Even through all three of Spain’s forwards played well against Italy, Andres Iniesta was by far Spain’s most effective player. His willingness to dribble at and through defenders was Spain’s most reliable tactic, with the Barcelona star often forcing sweeper Daniele de Rossi into evasive action to snuff out movements.
Unfortunately, that tactic didn’t produce any goals in the first game. Though Iniesta started the movement that led to Spain’s equalizer, that goal came via combination play through the middle (David Silva finding Cesc Fabregas running through the left channel). It didn’t come through Iniesta’s ability to beat a man.
On Sunday, Iniesta will be going at a right side anchored by Andrea Barzagli. His injury during Italy’s first two matches caused Cesare Prandelli to go to a 3-5-2/5-3-2 formation. Since he’s been back, Italy’s gone 4-4-2 (or, 4-3-1-2) and have not allowed an open play goal.

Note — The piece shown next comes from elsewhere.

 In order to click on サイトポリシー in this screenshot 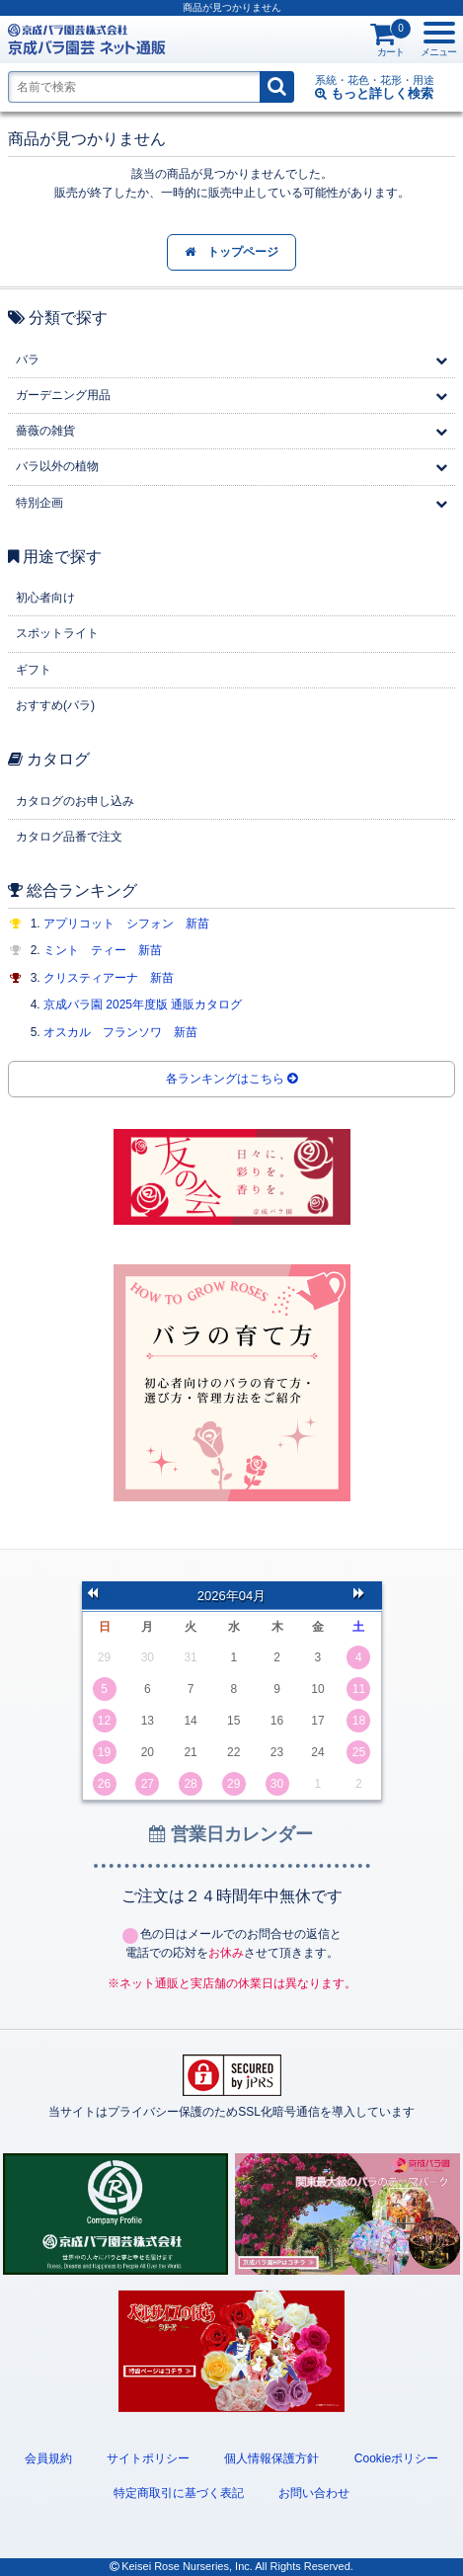, I will do `click(148, 2458)`.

Iniesta may be one of the best players in the world, but Italy’s performance since Barzagli’s return serves as a cautionary note. If Spain’s relying on Iniesta to break down Italy’s right side, the tactic’s unlikely to be more successful than it was three weeks ago.
4. No more patience
Last round, we noted many of Spain’s opening goals during their string of knockout round victories have come in the second half. Although they didn’t break through against Portugal, Spain certainly looked better at minute 120 than minute one, hinting Spain’s still capable of winning an attritional battle.
Italy doesn’t seem likely wilt by attrition. Though Cesare Prandelli has Italy playing with the ball more, they remain very comfortable ceding control of the game and waiting for their opponents to make mistakes in attack. That’s how they got their two goals against Germany.
That leaves Spain in the uncomfortable position of needing to increase pressure on Italy while maintaining more than a mere safety net at the back . You would think, given Germany’s problems breaking down Italy, one of those two things would have to give. Spain would either have to be more aggressive – more readily push the likes of Jordi Alba and Xabi Alonso higher into the attacking third – and push for a goal, or they could prioritize their shape at the back and perhaps end up waiting for an Italian mistake.
That paradoxical tension will define Sunday’s match. The more aggressive Spain are, the more they play into Italy’s hands. But if they aren’t aggressive enough, they risk Italy taking the game from them, as the Italians almost did in group play.
In that way, this will be the most difficult of Spain’s three major finals since 2008. Both Germany (`08) and the Netherlands (`10) were there for the taking. The Spanish could control the game without worrying about how that fed into their opponents’ attack. On Sunday, unless they’re careful (or happen to score early), the qualities that make Spain so dominant could become their undoing.